Report from the DC Region Fedora Users Meeting

Tue, 2011-10-18 13:34 -- carol
Ithaca, NY On October 14, 2011 the DC Region Fedora Users Group held their semi-annual meeting in Washington, DC to exchange information on formative Fedora repository projects and inititatives. While highlights included lunch from the Hula Girl Truck ("bringing a taste of the Hawaiian Islands to DC") 13 projects and 38 attendees were on hand to share updates about how Fedora repository software is being implemented in government and cultural institutions.

Following introductory remarks from Karim Boughida and Thorny Staples, Val Hollister gave an DuraSpace update with highlights that included information about new infrastructure for community educational resources, the upcoming public launch of DuraCloud (http://duracloud.org) managed service, the "Direct-to-Researcher" project and Fedora 3.6 which will include CFX web services stack.

Applications on top of Fedora

Matt Zumwalt, MediaShelf and Robin McGovern, UVA talked about the Hydra Project and offered a view of Hydra (http://hydraproject.org/) architecture along with an explanation of the MediaShelf solrizer for indexing fedora and a hydra head plugin plus blacklight.


Mark Leggott (DiscoveryGarden http://discoverygarden.ca/, UPEI) gave an overview of the current Islandora stack designed to support the full life cycle of research—emails, raw data, analysis, etc.—and introduced "Hylandora," a Hydra plus islandora interoperable framework in development. Fedora acts as the Islandora storage layer for all data, display and search configurations.

User Institution Updates

Mitzi Cole presented an overview of the Goddard Space Flight Center Repository (http://gsfcir.gsfc.nasa.gov/). She explained their Drupal over Fedora implementation that was not based on Islandora. The site will be live in June 2012. Goddard is designing their repository based on three institutional content use cases: NASA case studies, colloquia materials, and authors/publications.

The National Agriculture Library web site is now available at NALDC.NAL.USDA.GOV. Don Gourley reports that their repository now contains 40k docs in DSpace repo, 30k docs, and various other collections in ad hoc software. NALDC's small staff re-uses content models done by others and is loosely tied to Fedora through SOLR to enable nimble development.

John Doyle from the The National Library of Medicine (http://collections.nlm.nih.gov) houses historic books and films with 2K of resources. They are looking into developing content models for multivolume monographs.

National Technical Information Service (http://www.ntis.gov/) was presented by Donald Hagen, Gail Hodge, and Daniel Redman. The Fedora Science Repository Service (FSRS) has been in development for 6 months. The modularity of Fedora's architecture enables the development of a variety of projects—The National Tech Reports Library, The NOAA Deep Water Horizon Repository, plans for preservation and archiving—with different types of objects/data models that require flexible metadata relationships.

Ron Jantz, Rutgers University discussed their institutional repository, RUCore (http://rucore.libraries.rutgers.edu/), that has multiple collections coming in through 3 different portals focused on scholarship, cultural heritage and research data. A science data repository is in the planning stages that will enable archiving of large files for research data—15-20GB for some data sets. RUCore's large data set issues include interim archival management, having an external directory and allowing different ingest processes for large and small data sets.
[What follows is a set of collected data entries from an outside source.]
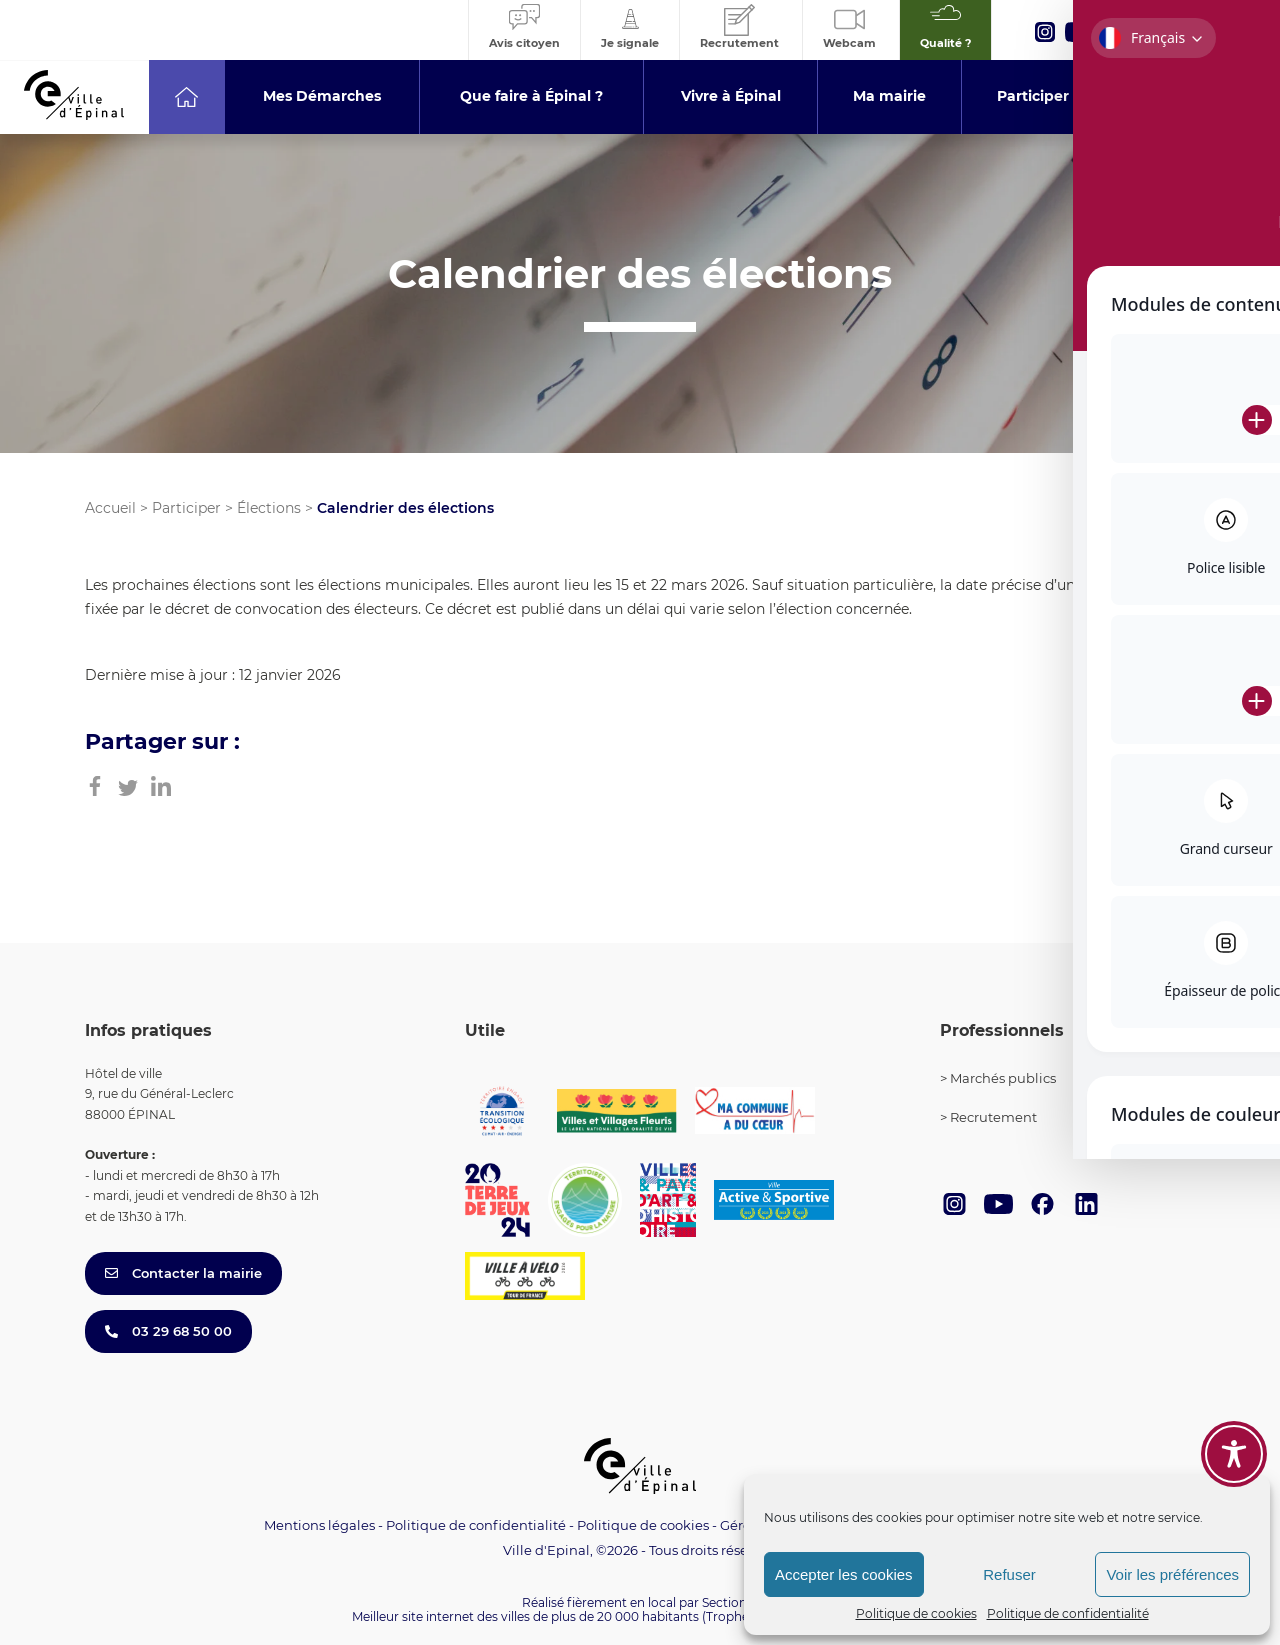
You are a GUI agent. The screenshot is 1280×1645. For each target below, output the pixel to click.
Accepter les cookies (844, 1574)
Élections (269, 508)
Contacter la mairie (183, 1273)
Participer (186, 508)
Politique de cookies (916, 1613)
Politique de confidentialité (1068, 1613)
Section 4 (730, 1602)
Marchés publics (1003, 1078)
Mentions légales (319, 1525)
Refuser (1009, 1574)
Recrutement (993, 1117)
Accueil (110, 508)
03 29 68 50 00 (168, 1331)
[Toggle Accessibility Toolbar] (1234, 1429)
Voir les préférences (1172, 1574)
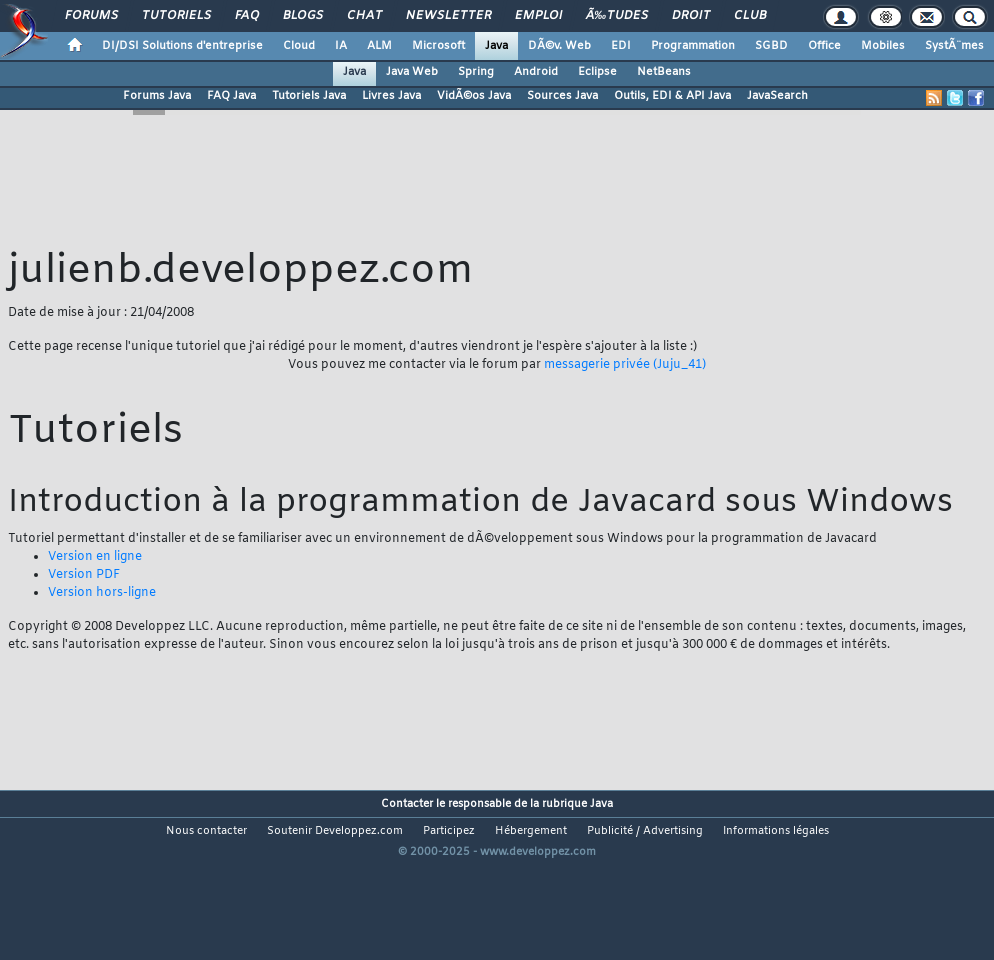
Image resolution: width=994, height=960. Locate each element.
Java (496, 46)
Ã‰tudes (617, 16)
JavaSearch (777, 96)
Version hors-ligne (102, 593)
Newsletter (448, 16)
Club (750, 16)
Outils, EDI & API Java (672, 96)
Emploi (538, 16)
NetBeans (664, 72)
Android (536, 72)
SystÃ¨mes (954, 46)
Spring (476, 72)
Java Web (412, 72)
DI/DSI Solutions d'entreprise (182, 46)
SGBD (771, 46)
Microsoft (438, 46)
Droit (691, 16)
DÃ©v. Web (559, 46)
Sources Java (562, 96)
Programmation (693, 46)
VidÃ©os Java (474, 96)
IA (341, 46)
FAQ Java (231, 96)
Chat (364, 16)
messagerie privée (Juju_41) (625, 365)
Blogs (303, 16)
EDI (621, 46)
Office (824, 46)
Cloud (299, 46)
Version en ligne (95, 557)
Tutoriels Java (309, 96)
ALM (379, 46)
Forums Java (157, 96)
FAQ (247, 16)
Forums (91, 16)
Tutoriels (176, 16)
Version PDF (84, 575)
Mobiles (883, 46)
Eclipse (597, 72)
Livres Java (391, 96)
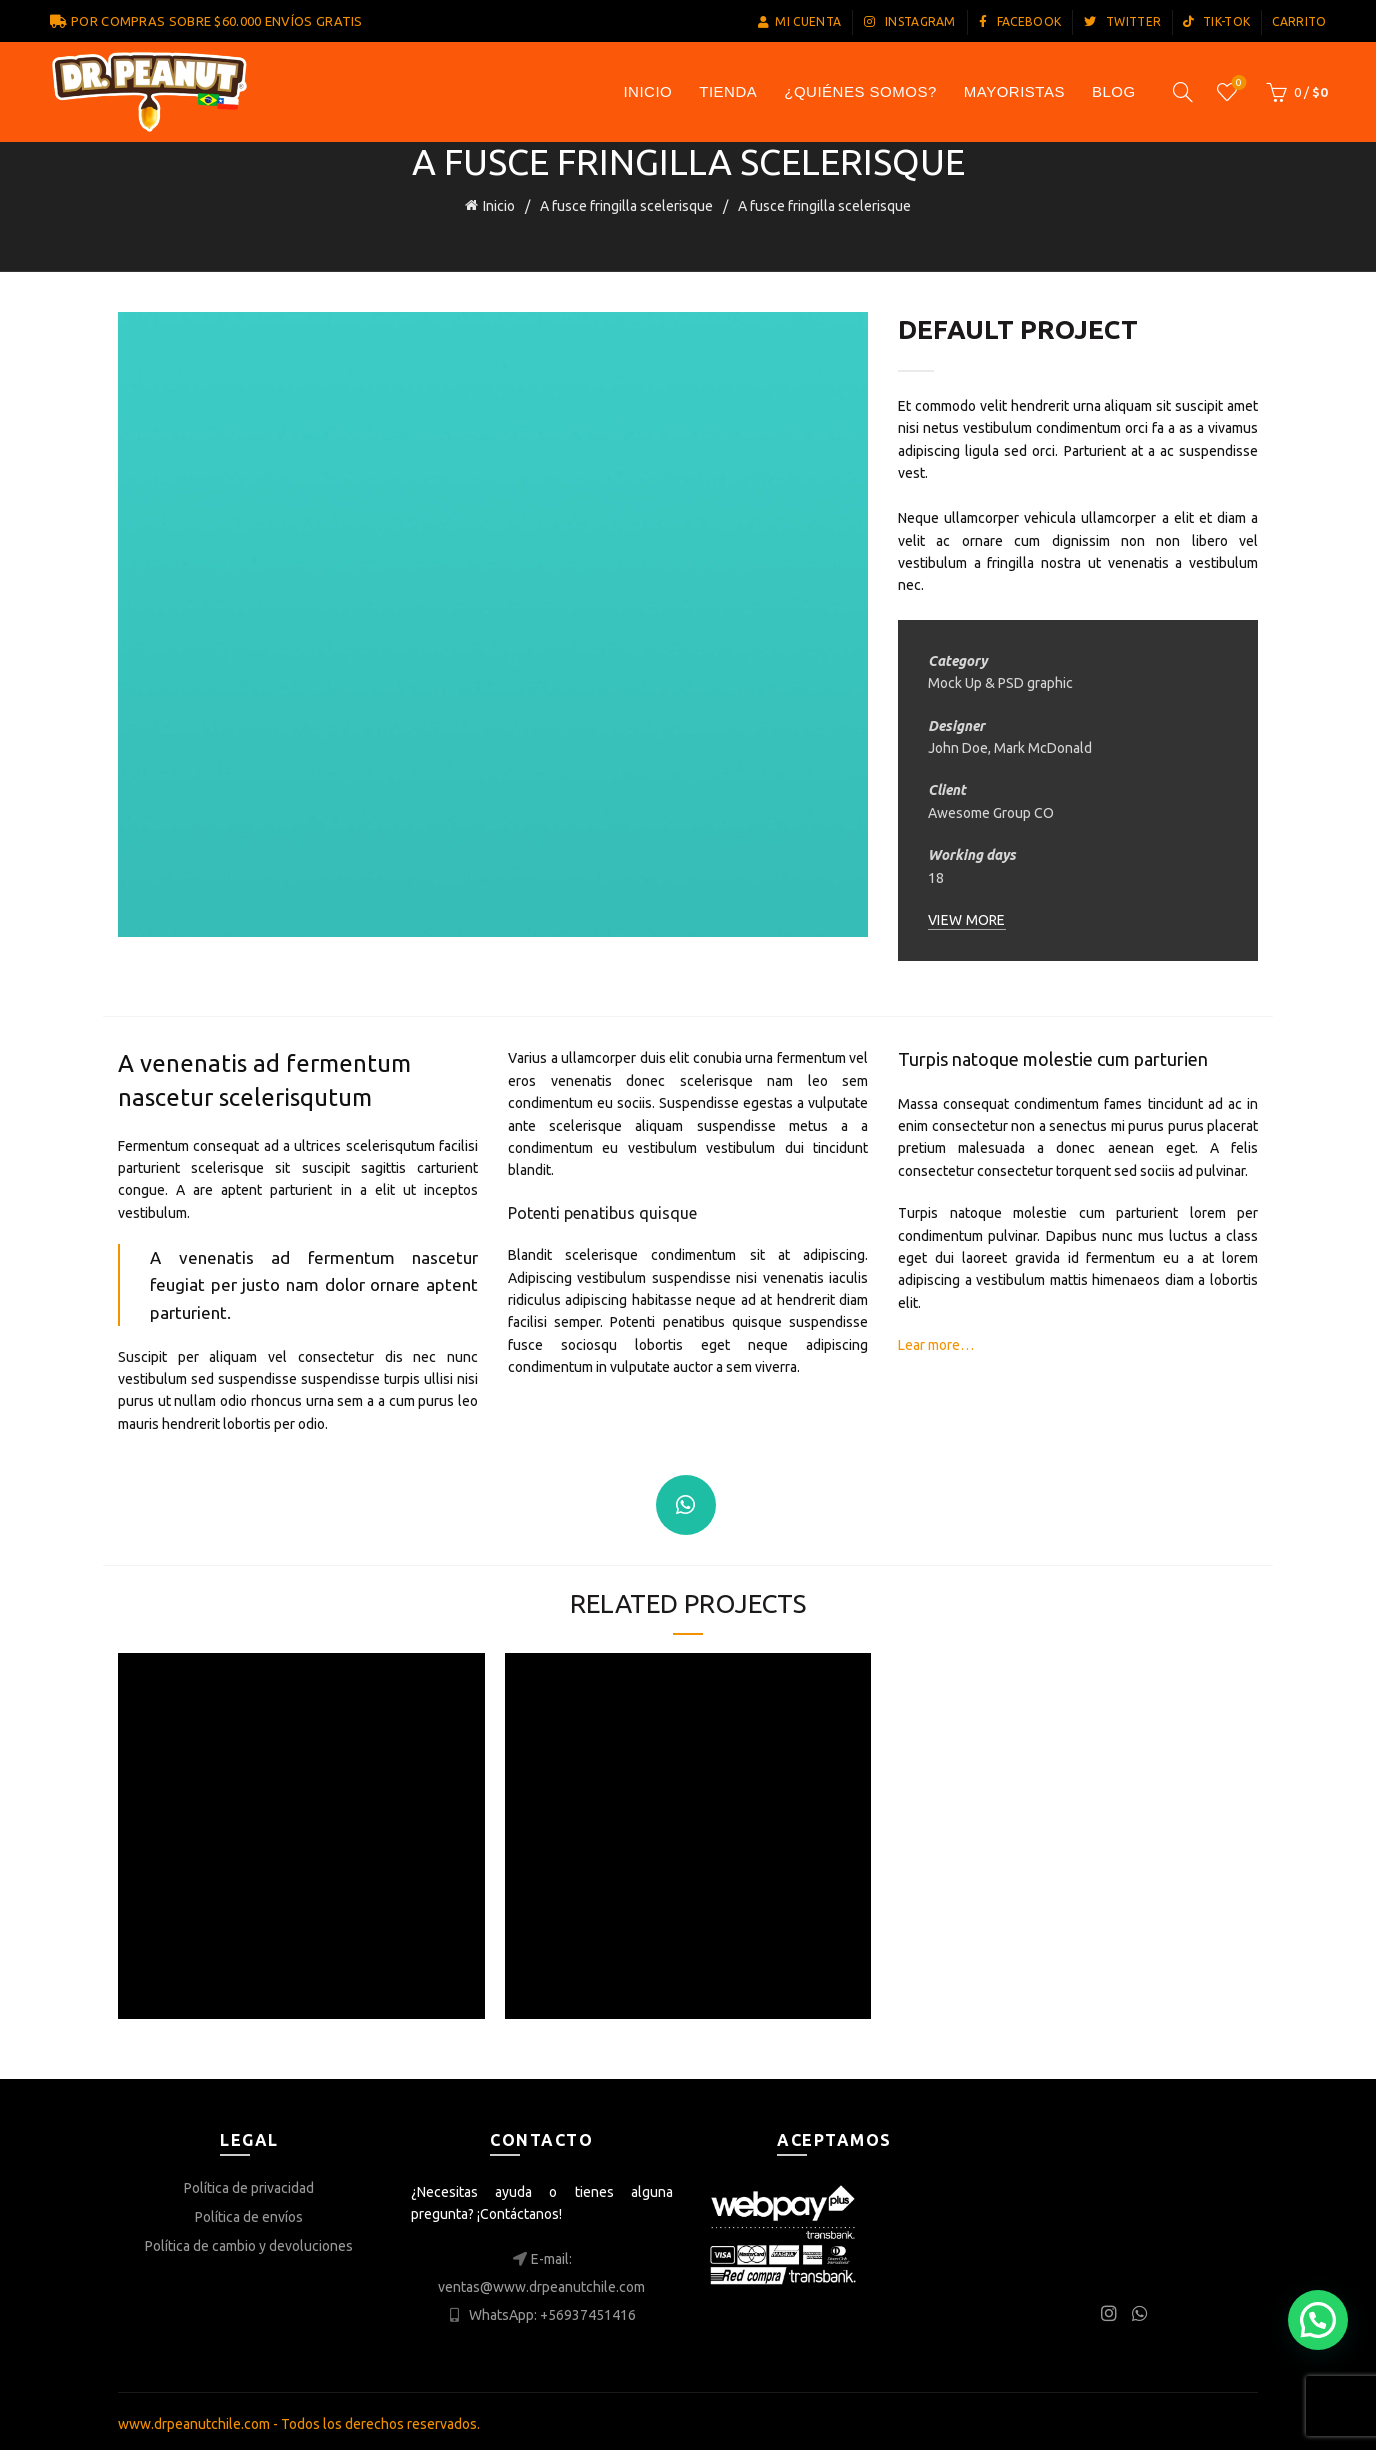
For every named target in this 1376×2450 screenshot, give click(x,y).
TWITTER (1122, 21)
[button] (1318, 2320)
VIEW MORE (967, 914)
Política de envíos (249, 2211)
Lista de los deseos (1236, 83)
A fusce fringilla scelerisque (626, 204)
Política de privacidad (249, 2182)
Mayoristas (1014, 91)
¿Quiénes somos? (860, 91)
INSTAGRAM (909, 21)
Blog (1114, 91)
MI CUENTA (799, 21)
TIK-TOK (1216, 21)
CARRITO (1299, 21)
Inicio (499, 204)
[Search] (1183, 92)
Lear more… (936, 1340)
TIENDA (728, 91)
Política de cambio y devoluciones (249, 2240)
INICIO (647, 91)
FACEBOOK (1019, 21)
Thorny Staples, Smithsonian Institution, began by explaining that the Smithsonian was not founded as a library. It was founded to advance and diffuse knowledge. His department's (http://www.sil.si.edu/Galaxy.cfm?id=2.8) key task is to support earth science, biodiversity and endangered species SI researchers at 9 science centers around the world with a "repository enabled virtual research environment." Key goals of the project are to preserve research and make it durable beginning with a conceptual model of how scientists work, establishment of content (new data) workflows, provision of data analysis services, and methods for data dissemination.

Julie Meloni, University of Virignia, Libra Project (http://libra.virginia.edu/) reports that digital items have been integrated with the rest of the library catalog so that patrons don't know the difference between digital items and actual books. Libra uses a Hydra head which looks just like the library catalog. The search results look the same which provided a technical solution to an organizational problem of how to integrate aspects of Library holdings into a single interface.

Helen Tong and Richard Huffine offered insights into the US Geological Survey (http://www.usgs.gov/) repository project which began 2 years ago with the goal of managing and curating the library's digital collections with links to relevant data to facilitate integration and data re-use. Fedora was selected because of its flexible object model and journaling used for replication with USGS lower level storage. Plans are to implement the web site with Islandora for end user interfaces. It is currently a pilot project that will hopefully launch by the end of the year with USGS collections that include a publications warehouse, a photographic library and an online library catalog.

Andrew Woods, DuraSpace, provided an update on DuraCloud (http://duracloud.org) development and release status. He went into details about DuraCloud/Fedora integration options using the DuraCloud SyncTool and CloudSync.

With thanks to Val Hollister and Andrew Woods for help in preparing this post.